By Sheelagh Mahoney, Head of Intercultural Training, Farnham Castle Intercultural Training
As part of the East African community, Kenya boasts the largest GDP economy in South East and Central Africa, making it an attractive target for UK businesses.
Over 60 UK companies directly operate from Kenya, including Barclays Bank, GlaxoSmithKline and British Airways, and with a population of 41 million — there are vast investment opportunities to be harnessed.
Even though Kenya is still labelled as a developing country — it was ranked 136 out of 189 for ease of doing business by World Bank (industrial construction is challenged by contractual delays but it has strong insolvency and credit information laws) - it is becoming increasingly popular for UK investors and exporters, with tea, vegetables, games and baby equipment amongst the most popular imports.
Follow these ‘tips for success’ when doing business in Kenya:
1. In Kenya the working pace is generally slower than in the UK. Punctuality is expected but many Kenyans regard 30 minutes late as acceptable.

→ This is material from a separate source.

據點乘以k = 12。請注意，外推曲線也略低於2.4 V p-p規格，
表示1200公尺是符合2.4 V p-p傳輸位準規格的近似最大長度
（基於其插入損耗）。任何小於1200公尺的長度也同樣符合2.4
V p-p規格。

2. Although there are 62 languages spoken in Kenya, official languages are Swahili and English. However, be aware that English usage is different, so use simple, straightforward language and speak clearly and slowly.

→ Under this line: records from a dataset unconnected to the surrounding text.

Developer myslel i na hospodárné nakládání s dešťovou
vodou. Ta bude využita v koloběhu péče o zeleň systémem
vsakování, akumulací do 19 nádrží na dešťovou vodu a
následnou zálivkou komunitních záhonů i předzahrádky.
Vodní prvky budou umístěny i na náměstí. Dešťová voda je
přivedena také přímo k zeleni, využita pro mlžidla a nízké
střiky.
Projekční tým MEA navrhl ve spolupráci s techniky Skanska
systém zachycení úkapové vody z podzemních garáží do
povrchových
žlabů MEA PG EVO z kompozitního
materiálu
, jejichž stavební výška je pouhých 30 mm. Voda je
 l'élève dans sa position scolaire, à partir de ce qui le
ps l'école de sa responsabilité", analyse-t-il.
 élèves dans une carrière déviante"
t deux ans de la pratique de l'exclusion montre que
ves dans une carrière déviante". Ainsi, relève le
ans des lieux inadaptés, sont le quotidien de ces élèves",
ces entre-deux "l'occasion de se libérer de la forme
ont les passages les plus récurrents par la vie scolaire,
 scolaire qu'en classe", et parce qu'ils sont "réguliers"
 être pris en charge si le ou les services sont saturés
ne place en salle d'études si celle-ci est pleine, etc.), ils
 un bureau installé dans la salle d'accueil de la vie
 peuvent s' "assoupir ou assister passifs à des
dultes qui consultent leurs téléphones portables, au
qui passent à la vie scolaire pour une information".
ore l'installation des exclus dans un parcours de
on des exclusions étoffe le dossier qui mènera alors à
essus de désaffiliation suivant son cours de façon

3. Do say "Jambo?" while greeting, immediately after a handshake. "Jambo?" means "How are you?"
4. Expect Kenyans to stand very close to you when speaking — personal space is not a major issue.
5. Avoid using puzzled facial expressions, Nigerians prefer facial expressions that imply empathy and believe angry or blank expressions indicate a person is ignorant or obnoxious.
6. Direct communication is not usual in Kenya; they will often use metaphors and stories to make a statement. Kenyans will avoid confrontation and causing any offence.
7. It is customary to bring a gift for any new connections you make, a traditional British item is suggested, however avoid expensive gifts which will be seen as bribery.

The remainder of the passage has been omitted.